That one was arguably the least graphic, but still made me blush so hard as I thought back to the things that he had done with my body and that damn candle.
He sent me pictures too.
Nothing as vulgar as a dick pic, though part of me was a little disappointed at that. Instead, he sent images that were less vulgar, but somehow so much more erotic.
I’d gotten pictures of the front of his pants, his belt along with the top button of his pants undone. His fist gripping the buckle of his belt as he pulled it from his slacks. Another with his hand gripping a candle, reminding me of the dirty things that he had done with those. Another of just his hand on a stone altar, his fingers splayed and bent like he was trying to grip onto the flat surface. Just like they were when he said my name as he came inside me after laying me on that cold stone slab.
Every time he sent me a text, or photo, I typed out a message, sometimes telling him to stop, other times begging him for more. I never sent them.
I kept thinking that maybe one day I would? Maybe one day my finger would slip and instead of hitting Delete, I’d hit Send.
It hadn’t happened yet.
Talking to Amelia last week, she mentioned he had come for dinner, and they had actually had a great time. Luc was even excited about getting his little brother back, but then, just like that, the next morning, he was gone. Back to Rome.
At least that explained why he was in such a similar time zone as me. I tried to forget him. I tried so hard to ignore his endless text messages and calls, and I just couldn’t. He was relentless, and I was so dependent on it. I even held my thumb over the button to block his number so many times, but I just couldn’t bring myself to push it.
I needed to end this chapter with him. This wasn’t healthy. Not just because he was a priest, that was enough. But I needed his messages too much. I actually got upset when I went more than a few hours without one.
It felt like I was in some kind of weird, one-sided relationship with my phone, but I wasn’t the one sending messages. I was the one refusing to respond.
London was supposed to help me move on without Father Manwarring. It was supposed to help me figure out who I was without his or anyone else’s influence. Still, so much of my life revolved around his unanswered text messages.
I slid my phone open and looked at his latest message.
You look beautiful.
I couldn’t help the smile that painted my lips. Even knowing that he wasn’t here, that he did not know what I looked like at this moment or even where I was. Still, the idea of him finding me beautiful made my heart skip a beat.
I put down my canvas and focused on my phone, cradling it in my lap as I typed out the response that I knew I would not send.
How do you know?
My thumb, like it always did, just hovered over the button, aching to press it and then moving to the Delete button. I hovered over that one too. Not ready to touch it.
This was ridiculous. If I didn’t respond, eventually he’d stop sending messages. But if I responded, didn’t that just encourage him?
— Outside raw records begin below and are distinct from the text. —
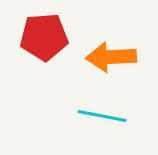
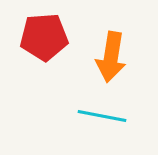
orange arrow: rotated 78 degrees counterclockwise
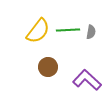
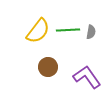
purple L-shape: moved 3 px up; rotated 12 degrees clockwise
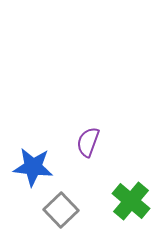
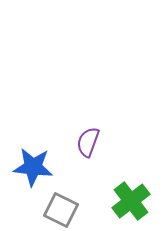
green cross: rotated 12 degrees clockwise
gray square: rotated 20 degrees counterclockwise
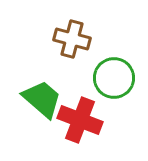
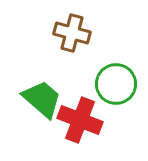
brown cross: moved 6 px up
green circle: moved 2 px right, 6 px down
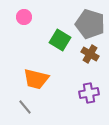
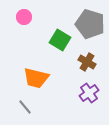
brown cross: moved 3 px left, 8 px down
orange trapezoid: moved 1 px up
purple cross: rotated 24 degrees counterclockwise
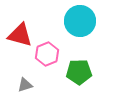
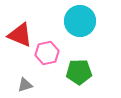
red triangle: rotated 8 degrees clockwise
pink hexagon: moved 1 px up; rotated 10 degrees clockwise
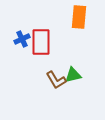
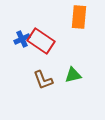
red rectangle: moved 1 px up; rotated 56 degrees counterclockwise
brown L-shape: moved 13 px left; rotated 10 degrees clockwise
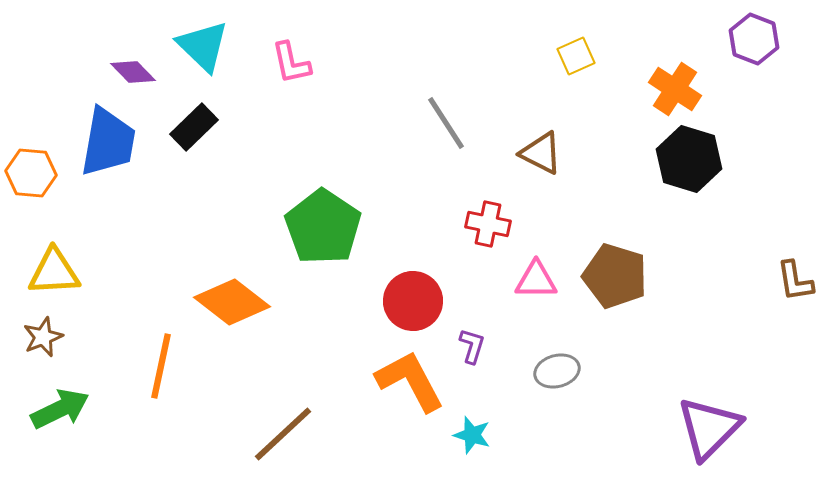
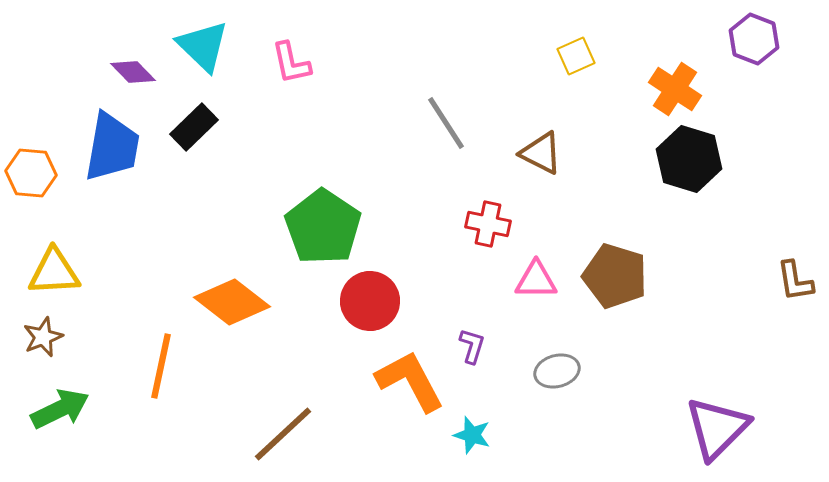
blue trapezoid: moved 4 px right, 5 px down
red circle: moved 43 px left
purple triangle: moved 8 px right
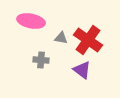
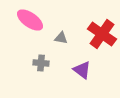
pink ellipse: moved 1 px left, 1 px up; rotated 24 degrees clockwise
red cross: moved 14 px right, 6 px up
gray cross: moved 3 px down
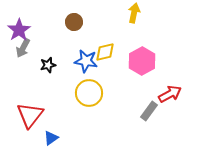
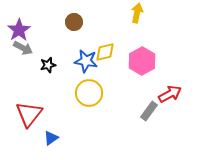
yellow arrow: moved 3 px right
gray arrow: rotated 90 degrees counterclockwise
red triangle: moved 1 px left, 1 px up
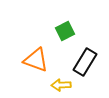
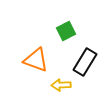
green square: moved 1 px right
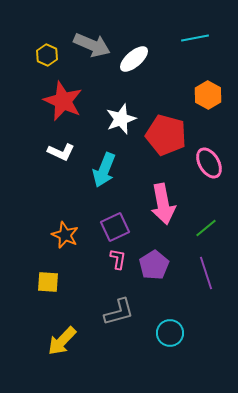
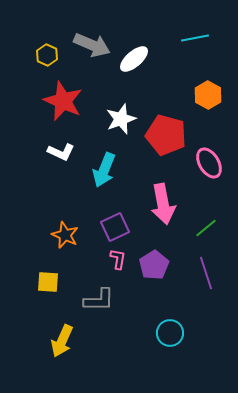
gray L-shape: moved 20 px left, 12 px up; rotated 16 degrees clockwise
yellow arrow: rotated 20 degrees counterclockwise
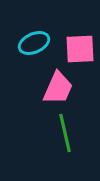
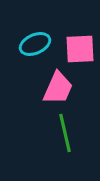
cyan ellipse: moved 1 px right, 1 px down
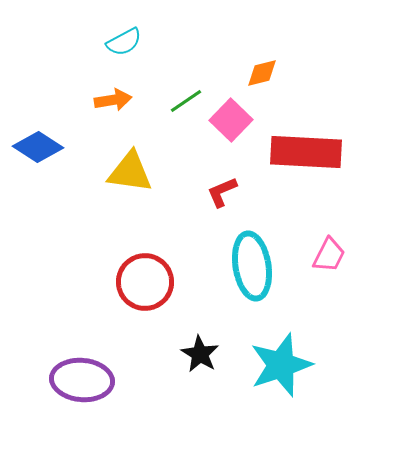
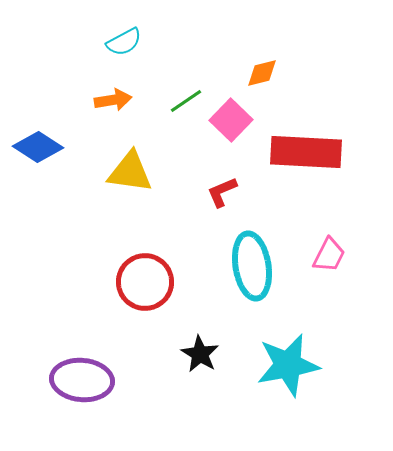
cyan star: moved 7 px right; rotated 8 degrees clockwise
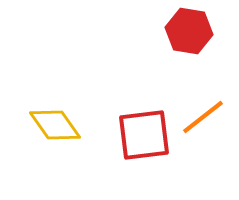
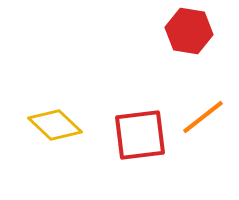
yellow diamond: rotated 12 degrees counterclockwise
red square: moved 4 px left
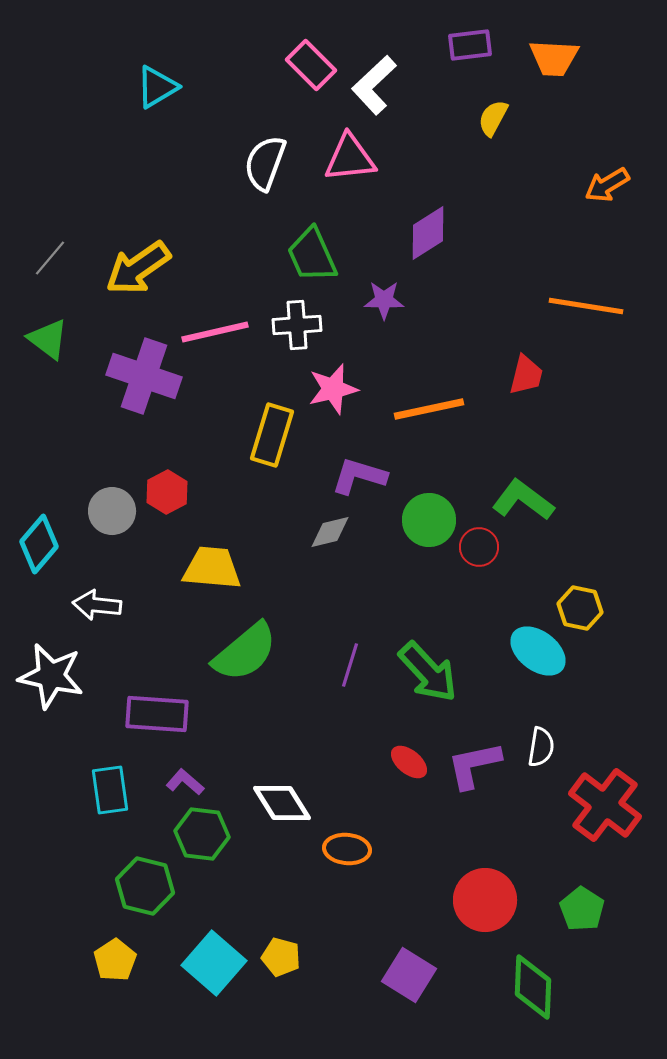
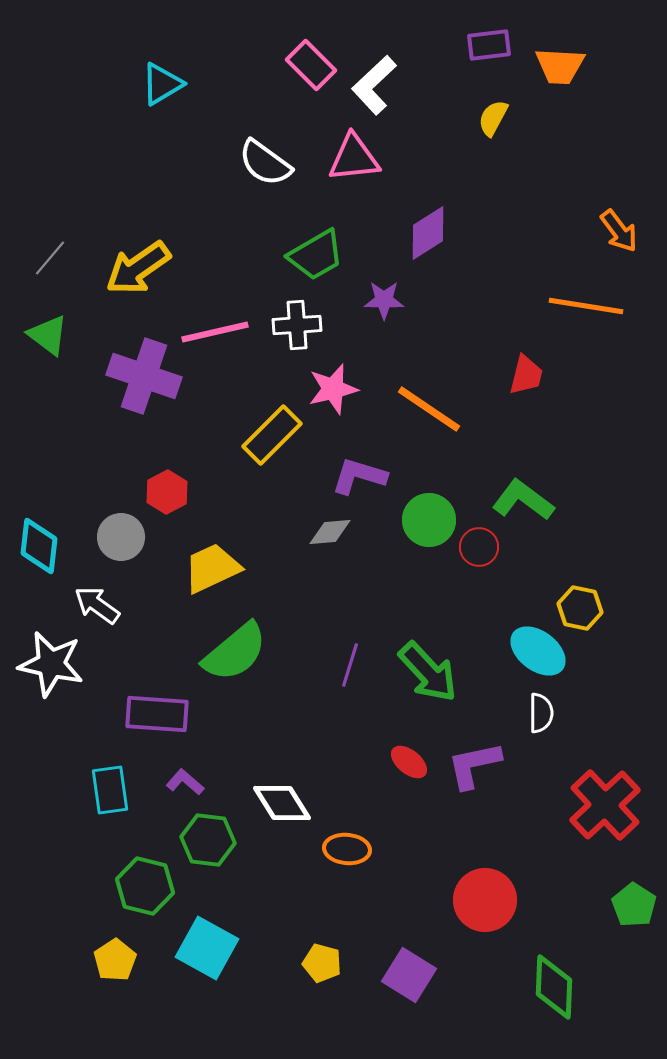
purple rectangle at (470, 45): moved 19 px right
orange trapezoid at (554, 58): moved 6 px right, 8 px down
cyan triangle at (157, 87): moved 5 px right, 3 px up
pink triangle at (350, 158): moved 4 px right
white semicircle at (265, 163): rotated 74 degrees counterclockwise
orange arrow at (607, 185): moved 12 px right, 46 px down; rotated 96 degrees counterclockwise
green trapezoid at (312, 255): moved 4 px right; rotated 96 degrees counterclockwise
green triangle at (48, 339): moved 4 px up
orange line at (429, 409): rotated 46 degrees clockwise
yellow rectangle at (272, 435): rotated 28 degrees clockwise
gray circle at (112, 511): moved 9 px right, 26 px down
gray diamond at (330, 532): rotated 9 degrees clockwise
cyan diamond at (39, 544): moved 2 px down; rotated 34 degrees counterclockwise
yellow trapezoid at (212, 568): rotated 30 degrees counterclockwise
white arrow at (97, 605): rotated 30 degrees clockwise
green semicircle at (245, 652): moved 10 px left
white star at (51, 676): moved 12 px up
white semicircle at (541, 747): moved 34 px up; rotated 9 degrees counterclockwise
red cross at (605, 805): rotated 10 degrees clockwise
green hexagon at (202, 834): moved 6 px right, 6 px down
green pentagon at (582, 909): moved 52 px right, 4 px up
yellow pentagon at (281, 957): moved 41 px right, 6 px down
cyan square at (214, 963): moved 7 px left, 15 px up; rotated 12 degrees counterclockwise
green diamond at (533, 987): moved 21 px right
Didn’t I want to encourage him?
“Go ahead,” a deep voice said behind me. I sat up straighter, knowing that voice, my breath catching in my throat as I closed my eyes and prayed that I didn’t imagine it. “Press Send, angel.”
CHAPTER 39
THOMAS
She really looked so beautiful sitting there on her little blanket. Surrounded by a bottle of wine and small picnic with her canvas on her lap, her fair skin and dark hair contrasting with the muted colors of the cemetery in winter, she really looked like she should be the subject of a painting, not the actual artist.
She shifted to get up, and I stood in front of her, close enough to stop her from moving, so she stayed on her knees in front of me. Fuck, I loved her in that position, looking up at me with her big, innocent-looking green eyes.
I put my hand under her chin, tilting her head up so she met my eyes, and pressed my thumb to her lips. She immediately parted her lips for me, so my thumb was pressing between her teeth.
“You have been a very bad girl, angel. Running off like that.” I clicked my tongue as if I were disappointed. “What am I going to do with you?”
I took my thumb out of her mouth and ran it over her bottom lip, giving her permission to speak. Her eyes widened for a moment, then softened. She liked it when I took control. I just had to make her admit it.
“I had to—I had to get away from New York, from the expectations everyone—and you—had for me. I had to leave for my sanity.” The words rushed from her, and I knew she meant every single word.
“And why did you have to get away from me, little angel?”
“Because there’s no future with you,” she said with a sad shrug of her shoulders, her eyes casting down to the ground.